Australia to join China-proposed Asian banktext_fields
Canberra: Australia has decided to sign a memorandum of understanding (MoU) on the Asian Infrastructure Investment Bank (AIIB), which will allow it to become a founding member of the bank, Prime Minister Tony Abbott said on Sunday.
In a joint statement with Foreign Minister Julie Bishop and Treasurer Joe Hockey, Abbott said the MoU would enable Australia "to participate as a prospective founding member in the negotiation of setting up the bank."
"The government has discussed the AIIB extensively with China and other key partners inside and outside the region," the statement said.
"Good progress has been made on the bank's design, governance and transparency over the past few months, but we still have issues that we will address through ongoing consultations."

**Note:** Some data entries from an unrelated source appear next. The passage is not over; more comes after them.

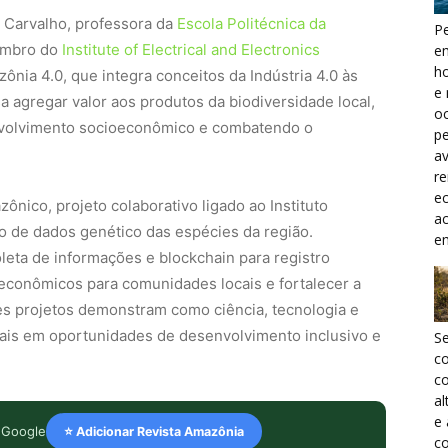
 Carvalho, professora da
Escola Politécnica da
Pe
mbro do
Institute of Electrical and Electronics
e
h
ônia 4.0, que integra conceitos da Indústria 4.0 às
e 
isa agregar valor aos produtos da biodiversidade local,
oc
volvimento socioeconômico e combatendo o
pe
a
r
ec
ico, projeto colaborativo ligado ao Instituto
a
o de dados genético das espécies da região.
e
oleta de informações e blockchain para registro
econômicos para comunidades locais e fortalecer a
s projetos demonstram como ciência, tecnologia e
ais em oportunidades de desenvolvimento inclusivo e
S
c
co
al
e
 Google
⭐ Adicionar Revista Amazônia
co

March 31 is the deadline for countries willing to join the China-proposed AIIB as a founding member to flag their intention. Australia's announcement was well anticipated as senior government officials have been talking about the possibility of Australia joining the bank ever since Britain made clear its intention to join on March 12.
"Recognising the pressing need for infrastructure investment in the Asia-Pacific, Australia made infrastructure a priority during our G20 presidency in 2014," the statement said.
"Working with other key multilateral institutions such as the World Bank and the Asian Development Bank, the AIIB has the potential to play a valuable role in addressing infrastructure needs and boosting economic growth in the region with potential benefits for Australia."
The statement also said key matters to be resolved before Australia considered joining the AIIB include the bank's board of directors having authority over key investment decisions, and that no one country can control the bank.
The Asian Development Bank estimated that there is an $8-trillion deficit in Asia's infrastructure fields, including transport, energy and telecommunication.
It was reported that Australia could invest up to A$3 billion ($2.3 billion) in the bank, which could lead to a wave of infrastructure development across the Asia-Pacific region.
Peter Drysdale, head of Australian National University's East Asian Bureau of Economic Research, said Australia and other economies throughout the region "will benefit greatly from investment through the AIIB, directed, as it is intended, towards productive investment in infrastructure that is essential to sustaining regional growth".